WHAT TO PRODUCE - Please report how many lines of the following entries hold the word "agostu", giving the number alone.

Stored records
==*==

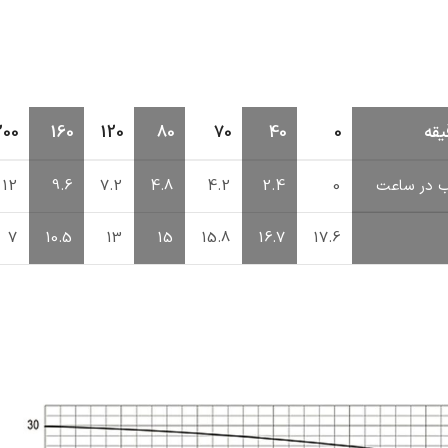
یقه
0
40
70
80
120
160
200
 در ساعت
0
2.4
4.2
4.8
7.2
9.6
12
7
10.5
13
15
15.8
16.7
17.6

==*==

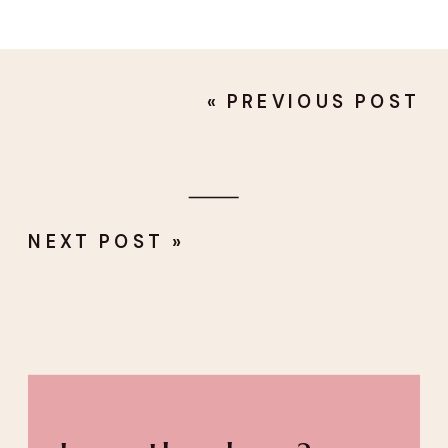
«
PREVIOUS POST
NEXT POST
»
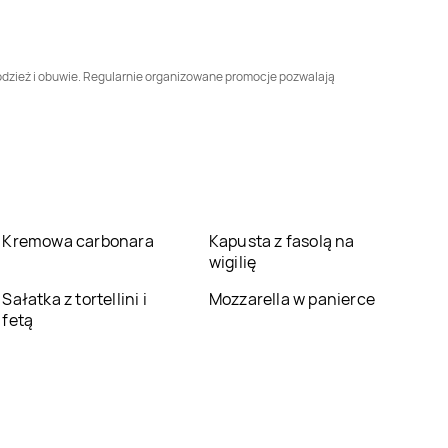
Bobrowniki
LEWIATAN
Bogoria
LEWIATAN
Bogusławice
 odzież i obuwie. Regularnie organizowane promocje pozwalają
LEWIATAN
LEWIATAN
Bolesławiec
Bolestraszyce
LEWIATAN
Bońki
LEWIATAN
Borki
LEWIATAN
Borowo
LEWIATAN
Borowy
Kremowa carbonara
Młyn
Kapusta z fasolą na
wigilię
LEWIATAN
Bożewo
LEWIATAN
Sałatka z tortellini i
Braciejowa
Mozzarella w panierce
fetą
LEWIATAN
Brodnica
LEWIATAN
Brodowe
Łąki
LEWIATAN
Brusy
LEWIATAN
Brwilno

==*==

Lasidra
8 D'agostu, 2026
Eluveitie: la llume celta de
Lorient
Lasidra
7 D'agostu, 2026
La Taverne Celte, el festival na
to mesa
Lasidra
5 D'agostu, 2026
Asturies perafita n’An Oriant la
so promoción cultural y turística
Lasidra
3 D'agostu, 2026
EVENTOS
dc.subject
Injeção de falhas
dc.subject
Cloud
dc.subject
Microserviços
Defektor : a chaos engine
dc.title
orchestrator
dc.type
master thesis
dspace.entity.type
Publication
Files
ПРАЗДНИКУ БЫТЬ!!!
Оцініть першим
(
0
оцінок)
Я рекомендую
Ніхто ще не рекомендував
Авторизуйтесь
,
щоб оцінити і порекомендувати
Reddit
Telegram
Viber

==*==

ANSWER TO THIS EXERCISE - 4